Our newest Earth Science Erratics blogger, Erin Parker, is a teacher at an urban public high school in Wisconsin, who every semester is presented with the task of teaching “150 boisterous students” about earth science. In her first post, she describes an exercise aimed at teaching them about the sequence and tempo of geological history:

Today, I’ve handed out props with rough dates attached, and asked the class to physically arrange themselves in order of appearance in the fossil record- a stuffed black plague microbe stands in for the first life-forms; a plastic Buzz Lightyear represents modern humans…

Head over to find out how they do, and read Erin’s thoughts on the particular challenges of making geology interesting and relevant to students who may only be taking it as a science credit of last resort; something that is going to be a major theme of her posting.

I don’t know the answers, but I am certainly trying to make geology and oceanography come alive for my kids. My contributions to Earth Science Erratics will focus on my challenges and successes connecting students to earth science, and my own occasional sojourns into the realm of field geology.

School is where the vast majority of people get most of all the science education we’re ever going to get, but with the occasional awesome exception, blogging about teaching at this level is far less common than blogging about teaching at Universities. So we’re delighted to welcome Erin to Erratics, and the geoblogosphere, where we can all hear about, and learn from, her experiences. Please go and say hello!
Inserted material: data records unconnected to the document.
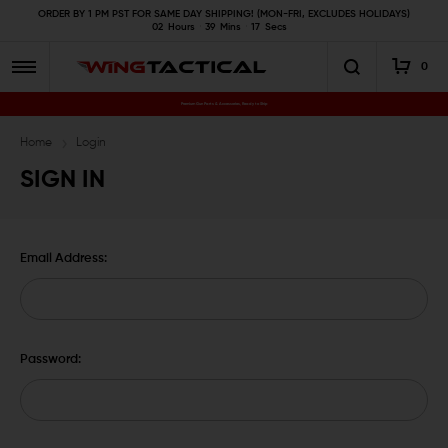
ORDER BY 1 PM PST FOR SAME DAY SHIPPING! (MON-FRI, EXCLUDES HOLIDAYS)
02
Hours
39
Mins
16
Secs
0
Premium Gun Parts & Accessories, Ready to Ship
Home
Login
SIGN IN
Email Address:
Password:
Categories: links, teaching

Comments (2)

  1. Julia says:

    *blush*

    Thanks for the heads-up. As you say, it’s not always that common to find educators blogging about high-school-level earth science. And often, teachers stick to the “edublogosphere” rather than heading out into the subject-specific realm.

  2. Don Strong says:

    Have you contemplated the fact that geology is actually more threatening to young earth believers than is evolution?